╭──

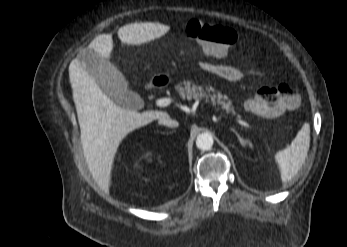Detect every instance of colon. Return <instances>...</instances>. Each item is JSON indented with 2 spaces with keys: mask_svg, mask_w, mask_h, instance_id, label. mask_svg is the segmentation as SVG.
I'll list each match as a JSON object with an SVG mask.
<instances>
[{
  "mask_svg": "<svg viewBox=\"0 0 347 247\" xmlns=\"http://www.w3.org/2000/svg\"><path fill=\"white\" fill-rule=\"evenodd\" d=\"M186 29L188 36L195 40L206 54L218 59L224 58L229 47L237 40L235 30L220 24L191 20ZM247 103L252 111L276 117L295 109L299 99L296 90L283 83L276 87L260 88Z\"/></svg>",
  "mask_w": 347,
  "mask_h": 247,
  "instance_id": "5ec220e1",
  "label": "colon"
}]
</instances>
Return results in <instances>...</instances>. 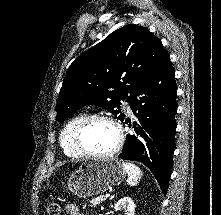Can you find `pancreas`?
Returning a JSON list of instances; mask_svg holds the SVG:
<instances>
[{"mask_svg": "<svg viewBox=\"0 0 221 215\" xmlns=\"http://www.w3.org/2000/svg\"><path fill=\"white\" fill-rule=\"evenodd\" d=\"M103 201H105V198L103 196L96 197L90 201V206L96 207L97 205L101 204Z\"/></svg>", "mask_w": 221, "mask_h": 215, "instance_id": "obj_1", "label": "pancreas"}]
</instances>
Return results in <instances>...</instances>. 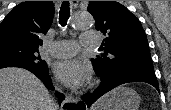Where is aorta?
Listing matches in <instances>:
<instances>
[{
    "label": "aorta",
    "instance_id": "762f6f07",
    "mask_svg": "<svg viewBox=\"0 0 171 110\" xmlns=\"http://www.w3.org/2000/svg\"><path fill=\"white\" fill-rule=\"evenodd\" d=\"M93 24L94 19L89 13H76L71 20V26L75 30L86 29Z\"/></svg>",
    "mask_w": 171,
    "mask_h": 110
}]
</instances>
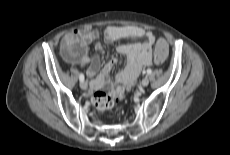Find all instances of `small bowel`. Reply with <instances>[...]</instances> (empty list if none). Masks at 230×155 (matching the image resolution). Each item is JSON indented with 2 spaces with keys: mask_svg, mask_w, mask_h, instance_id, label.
<instances>
[{
  "mask_svg": "<svg viewBox=\"0 0 230 155\" xmlns=\"http://www.w3.org/2000/svg\"><path fill=\"white\" fill-rule=\"evenodd\" d=\"M100 37L98 30L83 29L76 30L68 34L62 45V55L70 63L86 66L87 75L93 78L90 82V94L104 87L113 88L117 85H123L115 89L121 88L123 94L125 89L129 90L144 66H149L153 62L152 44L155 41V36L152 32L136 26H108L104 31V41L113 43L122 39H130L132 42L120 44L117 47L118 53L126 56V66L114 78H109L111 70L117 64V60L112 58L101 69V58H90L87 55L86 47L95 43V48L101 50L100 43L97 40ZM71 38H77L80 42L81 53L75 54L74 48L69 45ZM142 39L143 42L138 40ZM114 89V90H115Z\"/></svg>",
  "mask_w": 230,
  "mask_h": 155,
  "instance_id": "small-bowel-1",
  "label": "small bowel"
}]
</instances>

╰──

WHAT NEEDS TO BE DONE:
The answer must be the exact lines from the line with "Find all instances" to the final line of the data, both ends included, with no pictures.

TASK ANSWER:
Find all instances of `small bowel`. Reply with <instances>[...]</instances> (empty list if none). Masks at 230×155 (matching the image resolution). Each item is JSON indented with 2 spaces with keys: mask_svg, mask_w, mask_h, instance_id, label.
<instances>
[{
  "mask_svg": "<svg viewBox=\"0 0 230 155\" xmlns=\"http://www.w3.org/2000/svg\"><path fill=\"white\" fill-rule=\"evenodd\" d=\"M100 37L98 30L83 29L76 30L68 34L62 45V55L70 63L86 66L87 75L93 78L90 82V94L104 87L113 88L117 85H123L115 89L121 88L123 94L125 89L129 90L144 66H149L153 62L152 44L155 41V36L152 32L136 26H108L104 31V41L113 43L122 39H130L132 42L120 44L117 47L118 53L126 56V66L114 78H109L111 70L117 64V60L112 58L101 69V58H90L87 55L86 47L95 43V48L101 50L100 43L97 40ZM71 38H77L80 42L81 53L75 54L74 48L69 45ZM142 39L143 42L138 40ZM114 89V90H115Z\"/></svg>",
  "mask_w": 230,
  "mask_h": 155,
  "instance_id": "small-bowel-1",
  "label": "small bowel"
}]
</instances>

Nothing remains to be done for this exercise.